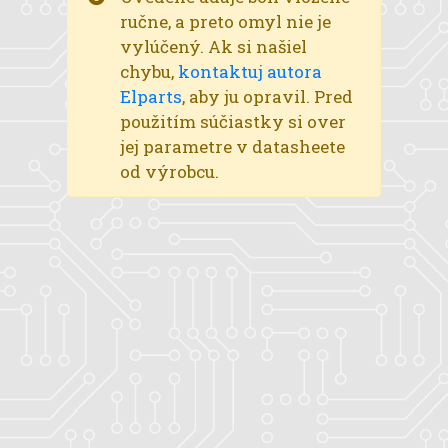
ručne, a preto omyl nie je
vylúčený. Ak si našiel
chybu,
kontaktuj autora
Elparts
, aby ju opravil. Pred
použitím súčiastky si over
jej parametre v datasheete
od výrobcu.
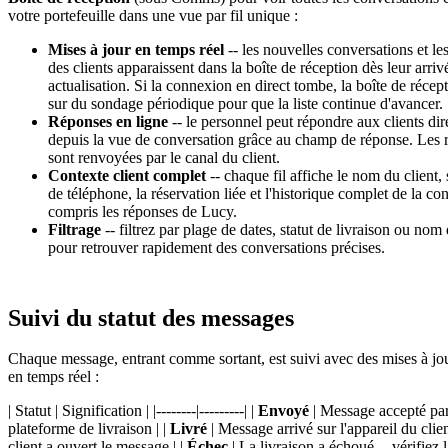
votre portefeuille dans une vue par fil unique :
Mises à jour en temps réel
-- les nouvelles conversations et le
des clients apparaissent dans la boîte de réception dès leur arriv
actualisation. Si la connexion en direct tombe, la boîte de récep
sur du sondage périodique pour que la liste continue d'avancer.
Réponses en ligne
-- le personnel peut répondre aux clients di
depuis la vue de conversation grâce au champ de réponse. Les 
sont renvoyées par le canal du client.
Contexte client complet
-- chaque fil affiche le nom du client
de téléphone, la réservation liée et l'historique complet de la co
compris les réponses de Lucy.
Filtrage
-- filtrez par plage de dates, statut de livraison ou nom 
pour retrouver rapidement des conversations précises.
Suivi du statut des messages
Chaque message, entrant comme sortant, est suivi avec des mises à jou
en temps réel :
| Statut | Signification | |--------|---------| |
Envoyé
| Message accepté par
plateforme de livraison | |
Livré
| Message arrivé sur l'appareil du clien
client a ouvert le message | |
Échec
| La livraison a échoué -- vérifiez 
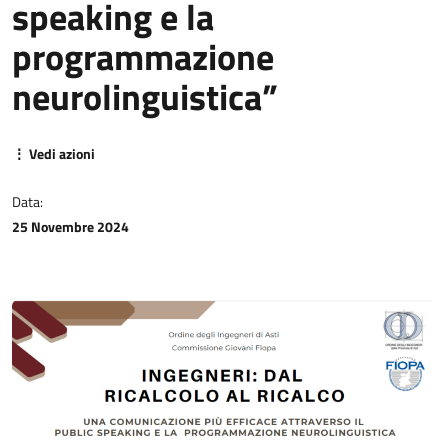
speaking e la
programmazione
neurolinguistica”
⋮ Vedi azioni
Data:
25 Novembre 2024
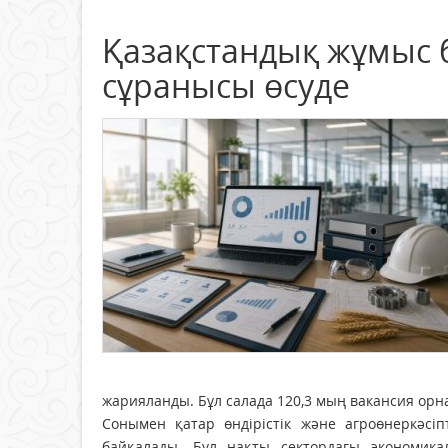
Қазақстандық жұмыс 
сұранысы өсуде
жарияланды. Бұл салада 120,3 мың вакансия о
Сонымен қатар өндірістік және агроөнеркәсі
байқалады. Бұл нақты сектордағы экономикал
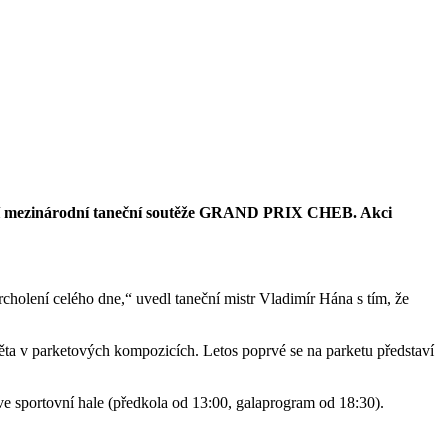
estižní mezinárodní taneční soutěže GRAND PRIX CHEB. Akci
rcholení celého dne,“ uvedl taneční mistr Vladimír Hána s tím, že
ta v parketových kompozicích. Letos poprvé se na parketu představí
ve sportovní hale (předkola od 13:00, galaprogram od 18:30).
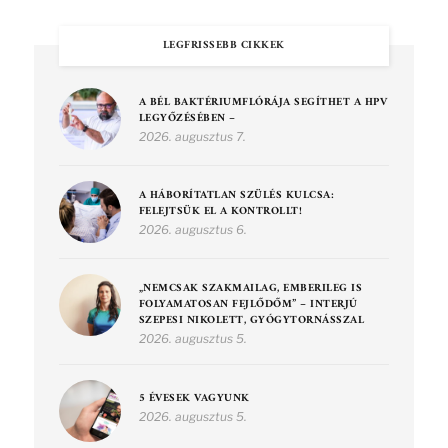
LEGFRISSEBB CIKKEK
A BÉL BAKTÉRIUMFLÓRÁJA SEGÍTHET A HPV
LEGYŐZÉSÉBEN –
2026. augusztus 7.
A HÁBORÍTATLAN SZÜLÉS KULCSA:
FELEJTSÜK EL A KONTROLLT!
2026. augusztus 6.
„NEMCSAK SZAKMAILAG, EMBERILEG IS
FOLYAMATOSAN FEJLŐDŐM” – INTERJÚ
SZEPESI NIKOLETT, GYÓGYTORNÁSSZAL
2026. augusztus 5.
5 ÉVESEK VAGYUNK
2026. augusztus 5.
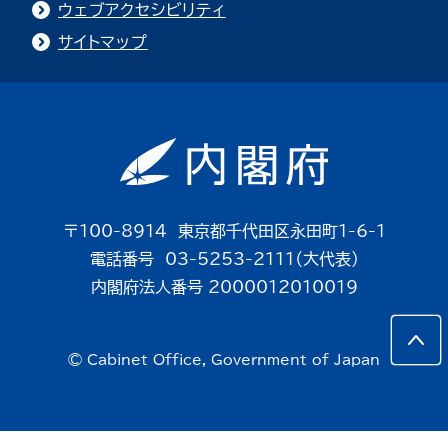
ウェブアクセシビリティ
サイトマップ
〒100-8914 東京都千代田区永田町1-6-1
電話番号 03-5253-2111（大代表）
内閣府法人番号 2000012010019
© Cabinet Office, Government of Japan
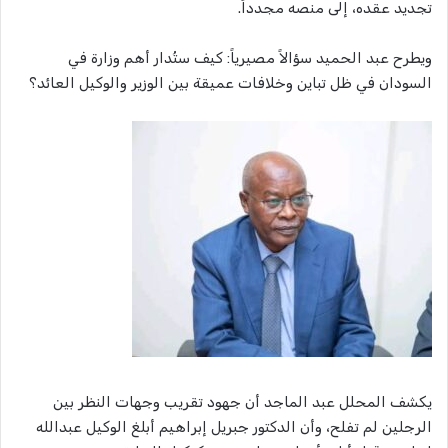
تجديد عقده، إلى منصه مجدداً.
ويطرح عبد الحميد سؤالاً مصيرياً: كيف ستُدار أهم وزارة في
السودان في ظل تباين وخلافات عميقة بين الوزير والوكيل العائد؟
يكشف المحلل عبد الماجد أن جهود تقريب وجهات النظر بين
الرجلين لم تفلح، وأن الدكتور جبريل إبراهيم أبلغ الوكيل عبدالله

* _WORK TO BE COMPLETED_
Final stretch of the data: repeat exactly each line from the one containing "SZEPESI NIKOLETT, GYÓGYTORNÁSSZAL" through the last, and omit all pictures.

* _YOUR SOLUTION_
SZEPESI NIKOLETT, GYÓGYTORNÁSSZAL
2026. augusztus 5.
5 ÉVESEK VAGYUNK
2026. augusztus 5.
ウェブアクセシビリティ
サイトマップ
〒100-8914 東京都千代田区永田町1-6-1
電話番号 03-5253-2111（大代表）
内閣府法人番号 2000012010019
© Cabinet Office, Government of Japan
تجديد عقده، إلى منصه مجدداً.
ويطرح عبد الحميد سؤالاً مصيرياً: كيف ستُدار أهم وزارة في
السودان في ظل تباين وخلافات عميقة بين الوزير والوكيل العائد؟
يكشف المحلل عبد الماجد أن جهود تقريب وجهات النظر بين
الرجلين لم تفلح، وأن الدكتور جبريل إبراهيم أبلغ الوكيل عبدالله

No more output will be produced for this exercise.